*** WORKING DATA Section Begins ***
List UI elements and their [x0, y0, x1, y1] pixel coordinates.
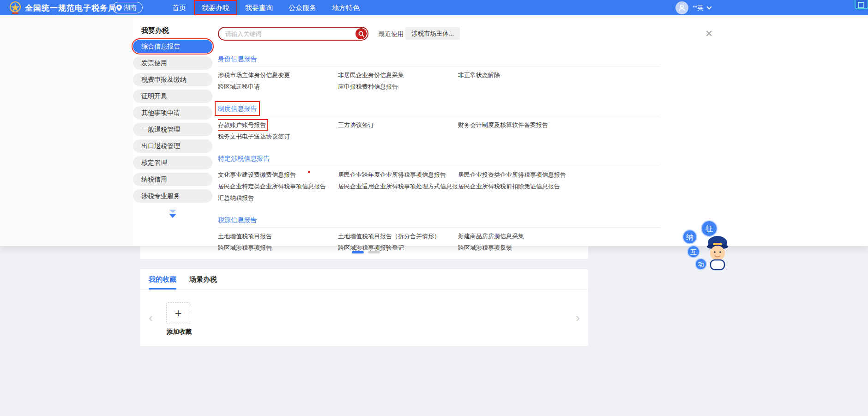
menu-item[interactable]: 居民企业跨年度企业所得税事项信息报告 [338, 171, 446, 178]
menu-item[interactable]: 文化事业建设费缴费信息报告 [218, 171, 296, 178]
app-header: 全国统一规范电子税务局 湖南 首页我要办税我要查询公众服务地方特色 **英 [0, 0, 868, 15]
menu-cell: 汇总纳税报告 [218, 192, 338, 204]
menu-cell: 非居民企业身份信息采集 [338, 69, 458, 81]
sidebar-item[interactable]: 核定管理 [133, 156, 212, 169]
location-selector[interactable]: 湖南 [112, 2, 143, 13]
tab-场景办税[interactable]: 场景办税 [189, 275, 217, 289]
tax-bureau-emblem-icon [8, 1, 22, 15]
menu-item[interactable]: 应申报税费种信息报告 [338, 83, 398, 90]
menu-sections: 身份信息报告涉税市场主体身份信息变更非居民企业身份信息采集非正常状态解除跨区域迁… [218, 54, 660, 265]
section-title[interactable]: 身份信息报告 [218, 54, 257, 63]
sidebar-item[interactable]: 出口退税管理 [133, 139, 212, 153]
menu-item[interactable]: 跨区域涉税事项报验登记 [338, 244, 404, 251]
sidebar-item[interactable]: 综合信息报告 [133, 40, 212, 53]
menu-cell: 文化事业建设费缴费信息报告 [218, 169, 338, 181]
sidebar-item[interactable]: 证明开具 [133, 90, 212, 103]
menu-item[interactable]: 居民企业特定类企业所得税事项信息报告 [218, 183, 326, 190]
close-icon[interactable]: × [705, 27, 712, 39]
menu-cell: 居民企业适用企业所得税事项处理方式信息报... [338, 181, 458, 192]
menu-section: 税源信息报告土地增值税项目报告土地增值税项目报告（拆分合并情形）新建商品房房源信… [218, 216, 660, 253]
menu-cell: 涉税市场主体身份信息变更 [218, 69, 338, 81]
nav-item-我要查询[interactable]: 我要查询 [237, 0, 281, 15]
menu-item[interactable]: 跨区域迁移申请 [218, 83, 260, 90]
search-button[interactable] [356, 28, 367, 39]
corner-widget-icon[interactable] [855, 0, 868, 9]
menu-cell: 财务会计制度及核算软件备案报告 [458, 119, 660, 131]
menu-item[interactable]: 新建商品房房源信息采集 [458, 233, 524, 240]
sidebar-item[interactable]: 发票使用 [133, 56, 212, 70]
menu-item[interactable]: 涉税市场主体身份信息变更 [218, 72, 290, 78]
user-name[interactable]: **英 [693, 4, 703, 12]
menu-item[interactable]: 非正常状态解除 [458, 72, 500, 78]
menu-cell: 三方协议签订 [338, 119, 458, 131]
sidebar-item[interactable]: 纳税信用 [133, 173, 212, 186]
menu-cell [458, 131, 660, 142]
sidebar-expand-button[interactable] [133, 210, 212, 218]
menu-item[interactable]: 非居民企业身份信息采集 [338, 72, 404, 78]
nav-item-公众服务[interactable]: 公众服务 [281, 0, 324, 15]
user-avatar[interactable] [675, 1, 688, 14]
section-title[interactable]: 税源信息报告 [218, 216, 257, 224]
menu-item[interactable]: 跨区域涉税事项反馈 [458, 244, 512, 251]
nav-item-地方特色[interactable]: 地方特色 [324, 0, 368, 15]
section-grid: 涉税市场主体身份信息变更非居民企业身份信息采集非正常状态解除跨区域迁移申请应申报… [218, 69, 660, 92]
menu-item[interactable]: 跨区域涉税事项报告 [218, 244, 272, 251]
menu-item[interactable]: 居民企业适用企业所得税事项处理方式信息报... [338, 183, 458, 190]
red-dot-icon [308, 171, 310, 173]
menu-item[interactable]: 土地增值税项目报告 [218, 233, 272, 240]
menu-cell [338, 131, 458, 142]
menu-item[interactable]: 三方协议签订 [338, 121, 374, 128]
menu-cell: 税务文书电子送达协议签订 [218, 131, 338, 142]
menu-section: 制度信息报告存款账户账号报告三方协议签订财务会计制度及核算软件备案报告税务文书电… [218, 104, 660, 142]
nav-item-首页[interactable]: 首页 [164, 0, 194, 15]
divider [218, 66, 660, 66]
mega-menu-sidebar: 我要办税 综合信息报告发票使用税费申报及缴纳证明开具其他事项申请一般退税管理出口… [133, 15, 212, 246]
tab-我的收藏[interactable]: 我的收藏 [149, 275, 176, 289]
section-grid: 文化事业建设费缴费信息报告居民企业跨年度企业所得税事项信息报告居民企业投资类企业… [218, 169, 660, 204]
chevron-down-icon[interactable] [706, 4, 711, 9]
nav-item-我要办税[interactable]: 我要办税 [194, 0, 237, 15]
carousel-next-icon[interactable]: › [576, 312, 580, 324]
main-nav: 首页我要办税我要查询公众服务地方特色 [164, 0, 368, 15]
sidebar-item[interactable]: 一般退税管理 [133, 123, 212, 136]
menu-item[interactable]: 居民企业投资类企业所得税事项信息报告 [458, 171, 566, 178]
menu-cell: 跨区域涉税事项报验登记 [338, 242, 458, 253]
mega-menu-content: 最近使用： 涉税市场主体... 身份信息报告涉税市场主体身份信息变更非居民企业身… [218, 15, 660, 246]
menu-item[interactable]: 财务会计制度及核算软件备案报告 [458, 121, 548, 128]
page-title: 全国统一规范电子税务局 [25, 3, 116, 13]
menu-section: 特定涉税信息报告文化事业建设费缴费信息报告居民企业跨年度企业所得税事项信息报告居… [218, 154, 660, 204]
svg-text:纳: 纳 [686, 233, 693, 241]
expand-arrow-icon [169, 214, 176, 218]
svg-text:动: 动 [698, 261, 704, 268]
interaction-mascot[interactable]: 征 纳 互 动 [681, 219, 729, 271]
menu-item[interactable]: 存款账户账号报告 [218, 121, 266, 128]
menu-item[interactable]: 汇总纳税报告 [218, 194, 254, 201]
section-grid: 土地增值税项目报告土地增值税项目报告（拆分合并情形）新建商品房房源信息采集跨区域… [218, 230, 660, 253]
section-title[interactable]: 制度信息报告 [218, 104, 257, 113]
menu-item[interactable]: 居民企业所得税税前扣除凭证信息报告 [458, 183, 560, 190]
menu-cell: 跨区域涉税事项报告 [218, 242, 338, 253]
carousel-prev-icon[interactable]: ‹ [149, 312, 153, 324]
menu-cell: 跨区域迁移申请 [218, 81, 338, 92]
menu-cell: 新建商品房房源信息采集 [458, 230, 660, 242]
add-favorite-button[interactable]: + [166, 302, 190, 324]
recent-used-item[interactable]: 涉税市场主体... [405, 27, 460, 40]
menu-cell [338, 192, 458, 204]
sidebar-item[interactable]: 涉税专业服务 [133, 189, 212, 203]
menu-cell: 土地增值税项目报告 [218, 230, 338, 242]
menu-item[interactable]: 土地增值税项目报告（拆分合并情形） [338, 233, 440, 240]
menu-cell: 居民企业所得税税前扣除凭证信息报告 [458, 181, 660, 192]
tax-mega-menu: 我要办税 综合信息报告发票使用税费申报及缴纳证明开具其他事项申请一般退税管理出口… [0, 15, 868, 246]
section-title[interactable]: 特定涉税信息报告 [218, 154, 270, 163]
search-input[interactable] [225, 28, 350, 39]
section-grid: 存款账户账号报告三方协议签订财务会计制度及核算软件备案报告税务文书电子送达协议签… [218, 119, 660, 142]
svg-text:征: 征 [705, 225, 713, 233]
add-favorite-label: 添加收藏 [167, 328, 192, 336]
sidebar-item[interactable]: 其他事项申请 [133, 106, 212, 120]
menu-cell: 跨区域涉税事项反馈 [458, 242, 660, 253]
menu-cell [458, 192, 660, 204]
sidebar-item[interactable]: 税费申报及缴纳 [133, 73, 212, 86]
menu-item[interactable]: 税务文书电子送达协议签订 [218, 133, 290, 140]
menu-cell: 居民企业跨年度企业所得税事项信息报告 [338, 169, 458, 181]
person-icon [678, 4, 686, 12]
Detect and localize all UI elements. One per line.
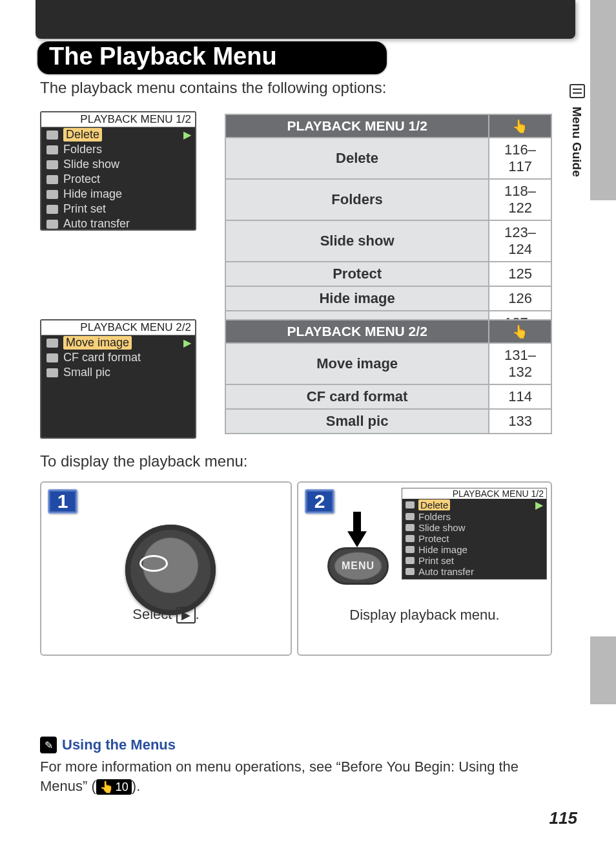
- hide-icon: [406, 546, 415, 553]
- mini-cam-title: PLAYBACK MENU 1/2: [402, 488, 546, 499]
- hand-icon: 👆: [512, 324, 528, 339]
- step-2-caption: Display playback menu.: [298, 607, 551, 624]
- option-name: Small pic: [225, 409, 489, 434]
- cam1-item-autotransfer: Auto transfer: [41, 216, 195, 231]
- note-body: For more information on menu operations,…: [40, 757, 555, 795]
- trash-icon: [46, 131, 58, 140]
- card-icon: [46, 353, 58, 362]
- mini-item-label: Auto transfer: [418, 566, 474, 577]
- camera-screen-1-title: PLAYBACK MENU 1/2: [41, 112, 195, 127]
- camera-screen-2: PLAYBACK MENU 2/2 Move image▶ CF card fo…: [40, 319, 196, 439]
- to-display-text: To display the playback menu:: [40, 452, 248, 470]
- side-section-label: Menu Guide: [570, 107, 584, 177]
- cam1-item-label: Slide show: [63, 158, 119, 171]
- cam2-item-label: CF card format: [63, 351, 141, 364]
- option-name: CF card format: [225, 384, 489, 409]
- option-name: Delete: [225, 138, 489, 179]
- cam1-item-delete: Delete▶: [41, 127, 195, 142]
- option-pages: 131–132: [489, 343, 551, 384]
- right-thumb-tab-bottom: [590, 636, 616, 704]
- cam1-item-printset: Print set: [41, 202, 195, 216]
- option-name: Folders: [225, 179, 489, 220]
- cam1-item-folders: Folders: [41, 142, 195, 157]
- table2-header: PLAYBACK MENU 2/2: [225, 320, 489, 343]
- mini-item: Protect: [402, 533, 546, 544]
- print-icon: [46, 205, 58, 214]
- mini-item-label: Protect: [418, 533, 449, 544]
- option-pages: 114: [489, 384, 551, 409]
- option-pages: 116–117: [489, 138, 551, 179]
- table-row: Small pic133: [225, 409, 551, 434]
- info-icon: ✎: [40, 737, 57, 753]
- chevron-right-icon: ▶: [183, 337, 191, 349]
- mini-item: Delete▶: [402, 499, 546, 511]
- cam2-item-label: Small pic: [63, 366, 110, 379]
- down-arrow-icon: [347, 512, 367, 547]
- key-icon: [46, 175, 58, 184]
- mini-item-label: Print set: [418, 555, 454, 566]
- chevron-right-icon: ▶: [183, 129, 191, 141]
- cam1-item-label: Print set: [63, 202, 106, 216]
- playback-menu-table-2: PLAYBACK MENU 2/2 👆 Move image131–132 CF…: [225, 319, 552, 434]
- page-number: 115: [549, 808, 577, 828]
- step-1-caption: Select ▶.: [41, 606, 291, 624]
- option-pages: 133: [489, 409, 551, 434]
- option-name: Protect: [225, 262, 489, 286]
- step1-caption-prefix: Select: [132, 606, 176, 622]
- step1-caption-suffix: .: [196, 606, 200, 622]
- step-1-badge: 1: [48, 489, 77, 514]
- playback-icon: ▶: [176, 607, 196, 624]
- option-pages: 118–122: [489, 179, 551, 220]
- mini-item-label: Hide image: [418, 544, 467, 555]
- cam1-item-label: Hide image: [63, 187, 122, 201]
- mode-dial-illustration: [125, 525, 216, 615]
- option-name: Hide image: [225, 286, 489, 311]
- step-2-badge: 2: [305, 489, 334, 514]
- dial-highlight-ellipse: [139, 555, 168, 572]
- print-icon: [406, 557, 415, 564]
- mini-item-label: Folders: [418, 511, 451, 522]
- page-ref-icon-header: 👆: [489, 320, 551, 343]
- table-row: Slide show123–124: [225, 220, 551, 262]
- mini-camera-screen: PLAYBACK MENU 1/2 Delete▶ Folders Slide …: [402, 488, 547, 580]
- cam1-item-label: Auto transfer: [63, 217, 130, 231]
- cam2-item-smallpic: Small pic: [41, 365, 195, 380]
- note-title: Using the Menus: [62, 737, 176, 753]
- menu-button-illustration: MENU: [327, 547, 389, 585]
- page-heading: The Playback Menu: [36, 40, 388, 76]
- folder-icon: [46, 145, 58, 154]
- transfer-icon: [406, 568, 415, 575]
- table-row: CF card format114: [225, 384, 551, 409]
- cam2-item-label: Move image: [63, 336, 132, 350]
- cam1-item-hide: Hide image: [41, 187, 195, 202]
- move-icon: [46, 339, 58, 348]
- option-name: Move image: [225, 343, 489, 384]
- folder-icon: [406, 513, 415, 520]
- cam1-item-label: Folders: [63, 143, 102, 156]
- cam1-item-slideshow: Slide show: [41, 157, 195, 172]
- camera-screen-2-title: PLAYBACK MENU 2/2: [41, 320, 195, 335]
- slideshow-icon: [406, 524, 415, 531]
- key-icon: [406, 535, 415, 542]
- transfer-icon: [46, 220, 58, 229]
- cam2-item-move: Move image▶: [41, 335, 195, 350]
- mini-item: Print set: [402, 555, 546, 566]
- table1-header: PLAYBACK MENU 1/2: [225, 114, 489, 138]
- note-body-b: ).: [132, 778, 140, 794]
- table-row: Delete116–117: [225, 138, 551, 179]
- mini-item: Hide image: [402, 544, 546, 555]
- hand-icon: 👆: [99, 779, 114, 795]
- page-ref-badge: 👆 10: [96, 779, 132, 795]
- mini-item-label: Slide show: [418, 522, 466, 533]
- hide-icon: [46, 190, 58, 199]
- option-pages: 125: [489, 262, 551, 286]
- step-1-box: 1 Select ▶.: [40, 481, 292, 656]
- menu-section-icon: [570, 84, 585, 98]
- cam1-item-label: Protect: [63, 173, 100, 186]
- mini-item: Folders: [402, 511, 546, 522]
- intro-text: The playback menu contains the following…: [40, 79, 386, 97]
- table-row: Move image131–132: [225, 343, 551, 384]
- mini-item: Auto transfer: [402, 566, 546, 577]
- cam1-item-label: Delete: [63, 128, 102, 142]
- table-row: Protect125: [225, 262, 551, 286]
*** WORKING DATA Section Ends ***
Find how many lines of the entries include the word "transfer". The number is the entire reply.

_EXERCISE ANSWER_
6